Workflow schema of the pipeline: The data pipeline for development of the oil crops metabolic network involves configuration, a cleaning raw DNA sequences, cleaning, clustering and assembling, Functional annotation, and data mining & visualization.

Four oil crops seeds (sesame, peanut, rape and soybean) were harvest at different developmental stages and were mixed for subsequent mRNA extraction and development of libraries experiments. After sequencing, a total of 248,522 oil crops EST sequences derived from four cDNA libraries were used to construct the database. Quality control of raw DNA sequences was performed by using Phred program, cross-match and repeatmasker to remove sub-standard reads, the vector and adapter sequences, and repeat sequence followed by EST-trimmer to eliminate 3’polyA and 100bp EST reads. Phrap program was used to cluster the overlapping ESTs into contigs.
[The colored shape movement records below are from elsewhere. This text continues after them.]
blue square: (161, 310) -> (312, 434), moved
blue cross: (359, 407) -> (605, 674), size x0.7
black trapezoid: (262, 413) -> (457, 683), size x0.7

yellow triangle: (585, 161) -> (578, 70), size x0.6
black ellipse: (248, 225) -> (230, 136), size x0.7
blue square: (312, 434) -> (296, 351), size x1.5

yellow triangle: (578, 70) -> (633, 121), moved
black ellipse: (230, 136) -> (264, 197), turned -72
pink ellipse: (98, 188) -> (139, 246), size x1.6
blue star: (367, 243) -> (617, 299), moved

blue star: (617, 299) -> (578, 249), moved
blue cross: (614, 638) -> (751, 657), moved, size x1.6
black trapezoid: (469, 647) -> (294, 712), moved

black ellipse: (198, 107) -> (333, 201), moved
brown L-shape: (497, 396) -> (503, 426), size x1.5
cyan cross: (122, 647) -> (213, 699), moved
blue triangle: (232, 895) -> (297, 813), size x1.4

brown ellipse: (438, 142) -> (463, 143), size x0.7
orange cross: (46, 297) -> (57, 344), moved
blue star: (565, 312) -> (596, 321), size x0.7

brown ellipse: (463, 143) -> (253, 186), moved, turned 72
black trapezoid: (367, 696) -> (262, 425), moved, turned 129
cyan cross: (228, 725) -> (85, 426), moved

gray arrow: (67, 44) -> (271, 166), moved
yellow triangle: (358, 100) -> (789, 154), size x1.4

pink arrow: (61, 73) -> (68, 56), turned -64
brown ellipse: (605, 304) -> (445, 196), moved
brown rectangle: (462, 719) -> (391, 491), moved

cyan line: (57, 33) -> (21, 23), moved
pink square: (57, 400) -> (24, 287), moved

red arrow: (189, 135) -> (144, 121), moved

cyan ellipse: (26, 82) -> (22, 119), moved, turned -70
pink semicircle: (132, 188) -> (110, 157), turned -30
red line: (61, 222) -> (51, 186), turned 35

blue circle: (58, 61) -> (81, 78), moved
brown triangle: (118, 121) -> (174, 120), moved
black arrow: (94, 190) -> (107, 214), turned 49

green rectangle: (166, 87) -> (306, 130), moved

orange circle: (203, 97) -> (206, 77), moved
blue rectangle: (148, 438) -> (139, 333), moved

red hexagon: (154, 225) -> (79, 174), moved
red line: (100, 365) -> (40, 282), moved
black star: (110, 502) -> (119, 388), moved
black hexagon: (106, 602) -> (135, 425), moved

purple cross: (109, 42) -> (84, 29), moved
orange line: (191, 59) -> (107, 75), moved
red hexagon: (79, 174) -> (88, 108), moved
The clustered unigenes were compared with the Nr, Swiss-prot, TrEMBL and COG database using the default setting of BLASTX program (NCBI, ftp://ftp.ncbi.nlm.nih.gov/blast) and mapped to Gene Ontology (GO) by using Blast result and GO annotation database with parameter E value: 1e-05. Additional information and GO terms were obtained by comparing the sequences to the InterPro database using the InterProScan tool to identify protein signatures. The unigenes were translated into six reading frames and mapped the annotation information to knowledge bases such as the KEGG pathways.to reconstruct and visualize the metabolic network based on the connection matrix of reactions, the software Cytoscapeand yEd (a Java Graph Editor from the company yWorks)were used as layout tools for the network construction.